Cannabis social media, blockchain, seed-to-sale company MassRoots (MSRT) had an unarguably tumultuous year in 2017. The founder Issac Dietrich lost control of the company he created, only to wrestle it back and replace the board with friendlier members. Dietrich immediately embarked on a strategy to get the company righted and in doing so awarded himself a hefty bonus even as the company reported extreme losses.

MassRoots filed its annual report on Tuesday but didn’t get around to the company’s financials in the filing until page 24. Gross revenue for the year fell 54% to $319,242, while the net losses ballooned 146% to $44 million. The net loss per share for 2017 was 46 cents. The company said in its filing that the “Decline is primarily related to prior management’s decision to make MassRoots’ dispensary finder, its main source of revenue, free for dispensaries to use with the goal of getting them to upgrade to premium features, which did not materialize.”

Payroll and related expenses increased $991,528 to $3,104,407 during fiscal year 2017 from $2,112,879 during fiscal year 2016. MassRoots said that the increase was mainly a result of added personnel in 2017. However, the company actually slashed personnel and currently only has five full-time employees, two part-time and one full-time independent contractor. MassRoots also hasn’t paid its taxes. The company has payroll tax liabilities of approximately $1,599,489. However, the company did settle with its previous landlord following an eviction. That settlement was $145,000 and the company is now using a WeWork space.

MassRoots is dependent on the sale of stock to fund its operations and the company said in its filing that it has does not have sufficient capital to become cash-flow positive from operations. “We expect to need to raise additional funds to continue to fund operations.”

The Bonus

In all of this mess, CEO Isaac Dietrich awarded himself a bonus of $190,659 on top of his salary of $96,971. While Mr. Dietrich’s monthly salary was decreased from 2016, his total compensation jumped from $107,917 in 2016 to $287,630 in 2017. Of course, every CEO is entitled to compensation for their hard work and numerous hours. The optics of a hefty bonus as the company’s revenues plunge don’t look good.

In addition to that, the company said it has been on a travel whirlwind attending over 50 conferences during 2017 and racking up expenses of $718,693 over 2016’s travel expenses of $188,723. That’s $14,373 per conference. That is outrageous. While there are certainly numerous cannabis and blockchain conferences to attend; 50 conferences in one year is almost one per week. Granted some of this travel could be related to meeting new investors, however, the filing states that it was conference attendance. Yes, conference booths can be expensive to set up and run, along with flights and hotels. Still, in light of the board struggles that occurred during the year how was MassRoots still managing to attend 50 conferences a year?

Stronger Competition

All of this spending is occurring as the company tries to figure out what it is. It is part social media, part dispensary finder, and part blockchain. MassRoots believes users will come to it for dispensary information versus WeedMaps or Leafly because of its social component. However, with consumers becoming more concerned about privacy issues that could be a disadvantage. Plus, Leafly and WeedMaps are well-funded established players in the space.

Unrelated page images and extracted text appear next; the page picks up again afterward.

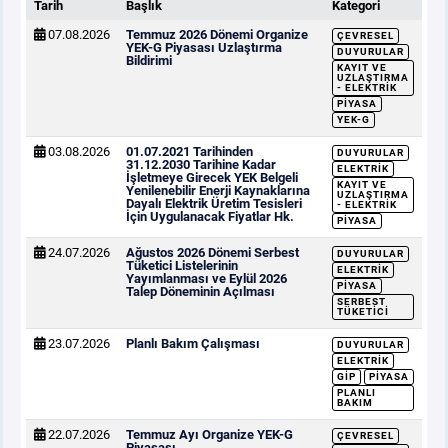
Tarih
Başlık
Kategori
07.08.2026
Temmuz 2026 Dönemi Organize
ÇEVRESEL
YEK-G Piyasası Uzlaştırma
DUYURULAR
Bildirimi
KAYIT VE
UZLAŞTIRMA
- ELEKTRIK
PIYASA
YEK-G
03.08.2026
01.07.2021 Tarihinden
DUYURULAR
31.12.2030 Tarihine Kadar
ELEKTRIK
İşletmeye Girecek YEK Belgeli
KAYIT VE
Yenilenebilir Enerji Kaynaklarına
UZLAŞTIRMA
Dayalı Elektrik Üretim Tesisleri
- ELEKTRIK
İçin Uygulanacak Fiyatlar Hk.
PIYASA
24.07.2026
Ağustos 2026 Dönemi Serbest
DUYURULAR
Tüketici Listelerinin
ELEKTRIK
Yayımlanması ve Eylül 2026
PIYASA
Talep Döneminin Açılması
SERBEST
TÜKETICI
23.07.2026
Planlı Bakım Çalışması
DUYURULAR
ELEKTRIK
GİP
PIYASA
PLANLI
BAKIM
22.07.2026
Temmuz Ayı Organize YEK-G
ÇEVRESEL
Piyasası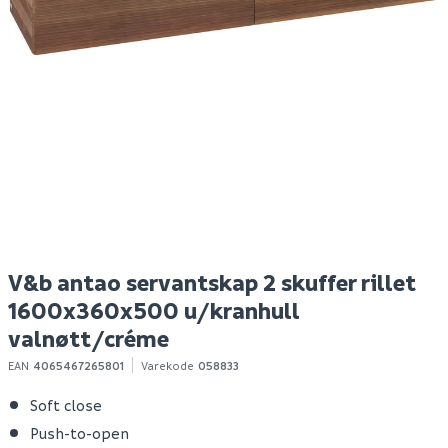
V&b antao servantskap
Megaplan
V
2 skuffer glatt
avrettingsmasse 20kg
2 
1600x360x500
1
venstre u/kranhull
u
eik/créme
52 703
95
5
Bestillingsvare
100+ stk
Klikk & Hent
Klikk & Hent
V&b antao servantskap 2 skuffer rillet
1600x360x500 u/kranhull
valnøtt/créme
EAN
4065467265801
Varekode
058833
Soft close
Push-to-open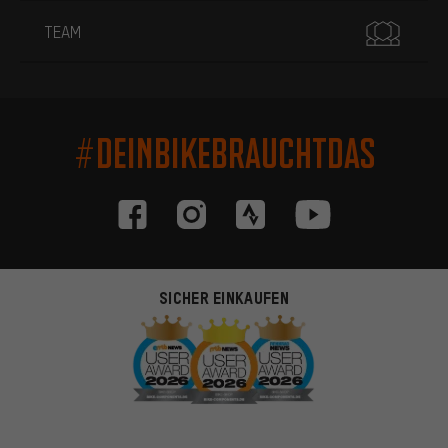
TEAM
#DEINBIKEBRAUCHTDAS
SICHER EINKAUFEN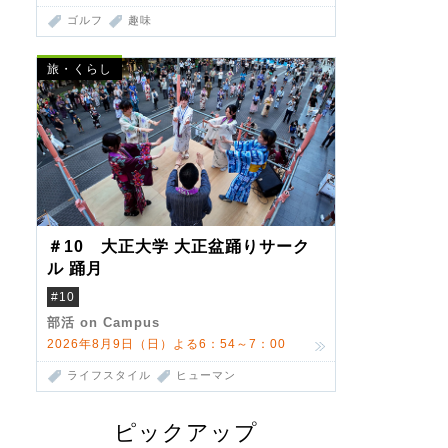
ゴルフ
趣味
旅・くらし
＃10 大正大学 大正盆踊りサーク
ル 踊月
#10
部活 on Campus
2026年8月9日（日）よる6：54～7：00
ライフスタイル
ヒューマン
ピックアップ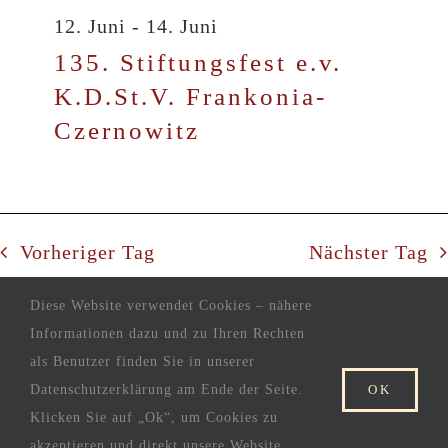
12. Juni
-
14. Juni
135. Stiftungsfest e.v.
K.D.St.V. Frankonia-
Czernowitz
Vorheriger Tag
Nächster Tag
Diese Website verwendet Cookies – nähere
KALENDER ABONNIEREN
Informationen dazu und zu Ihren Rechten
als Benutzer finden Sie in unserer
Datenschutzerklärung am Ende der Seite.
OK
Klicken Sie auf „Ok“, um Cookies zu
akzeptieren und direkt unsere Website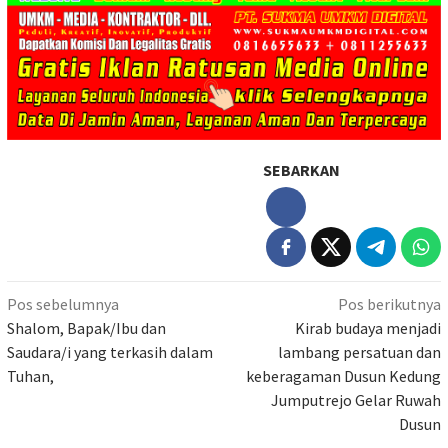
SEBARKAN
Navigasi
Pos sebelumnya
Pos berikutnya
pos
Shalom, Bapak/Ibu dan
Kirab budaya menjadi
Saudara/i yang terkasih dalam
lambang persatuan dan
Tuhan,
keberagaman Dusun Kedung
Jumputrejo Gelar Ruwah
Dusun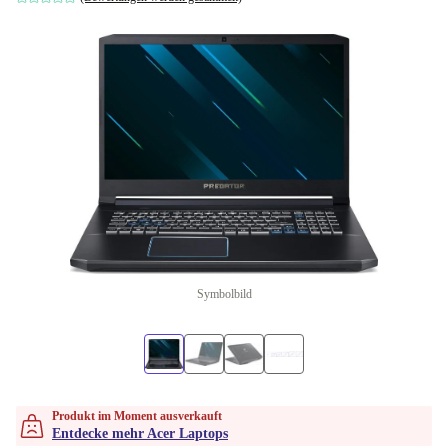
Symbolbild
Produkt im Moment ausverkauft
Entdecke mehr Acer Laptops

MassRoots also faces competition on its seed-to-sale retail plans from more entrenched companies like MJ Freeway and BioTrack THC. Both have greater resources from a financial and marketing standpoint. The filing didn’t mention Metrc as a competitor, which is probably gaining the most traction of all in this space. MassRoots is also trying to enter the point-of-sale retail space, where it too faces a competitive environment with much stronger players.

Shareholders

The stock was lately trading at 28 cents, down from its 52-week high of $8.25. Many investors have jumped ship, but some still remain and the stock has moved higher from trading at 22 cents in early April.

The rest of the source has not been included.